The data used to purge voters is key. In 2012, Texas compared its voting records to national death data, repeatedly mistaking healthy Texans for dead Americans in other states. The state later apologized and abandoned the practice.
When Trump's voter fraud commission sent a letter to secretaries of state requesting public voter data, the request was met with a flurry of headline-making refusals, as voting rights advocates and privacy advocates alike denounced the idea. For some, however, the Department of Justice's inquiry to states about their purge processes, sent on the same day, set off a different alarm.
"Normally, the Department of Justice would send a letter like this to a particular state it was investigating, based on a piece of evidence that the state was violating the law," said Loyola Law School Professor Justin Levitt, who had worked at the Department of Justice. “You wouldn’t see this if they weren’t anticipating litigation.”
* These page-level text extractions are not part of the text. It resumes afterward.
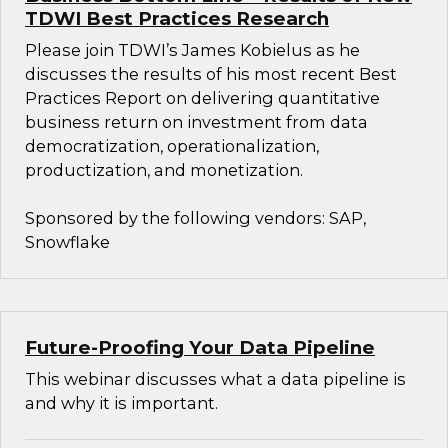
TDWI Best Practices Research
Please join TDWI’s James Kobielus as he
discusses the results of his most recent Best
Practices Report on delivering quantitative
business return on investment from data
democratization, operationalization,
productization, and monetization.
Sponsored by the following vendors: SAP,
Snowflake
Future-Proofing Your Data Pipeline
This webinar discusses what a data pipeline is
and why it is important.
The Justice Department isn’t alone in considering lawsuits to prompt states to purge voter rolls. Many of the most aggressive purges in recent years have come thanks to legal challenges from outside parties, and it’s a trend that promises to continue.
Judicial Watch and another conservative group, True the Vote, sued Ohio in 2012, arguing that three counties had more voters than there were voting-age residents, while 31 counties in Ohio had voter rolls with 90-100 percent of all voting-age residents. Ohio settled in 2014, vowing to double down on purging. In April, Judicial Watch threatened 11 states with similar litigation.
"I would expect a couple of lawsuits in the next couple of months," Popper said.
Harmon, the Ohio voter turned away at the polls, initially thought he’d done something wrong when he couldn’t vote.
"I kind of blamed myself initially," he said. "I did a little Googling, and I found out about the purge and found out that if you hadn’t voted in six years they’d take you off. Then I got a little mad."
Now, as his case heads to the Supreme Court, he said feels good that he's spoken up.
"I’m glad I stood up for myself and wrote a letter and complained about it. I think a lot of people just think it’s not a big deal — if I don’t use my 'right to bear arms,' they don’t stop me from buying a rifle next year because I didn’t buy one this year."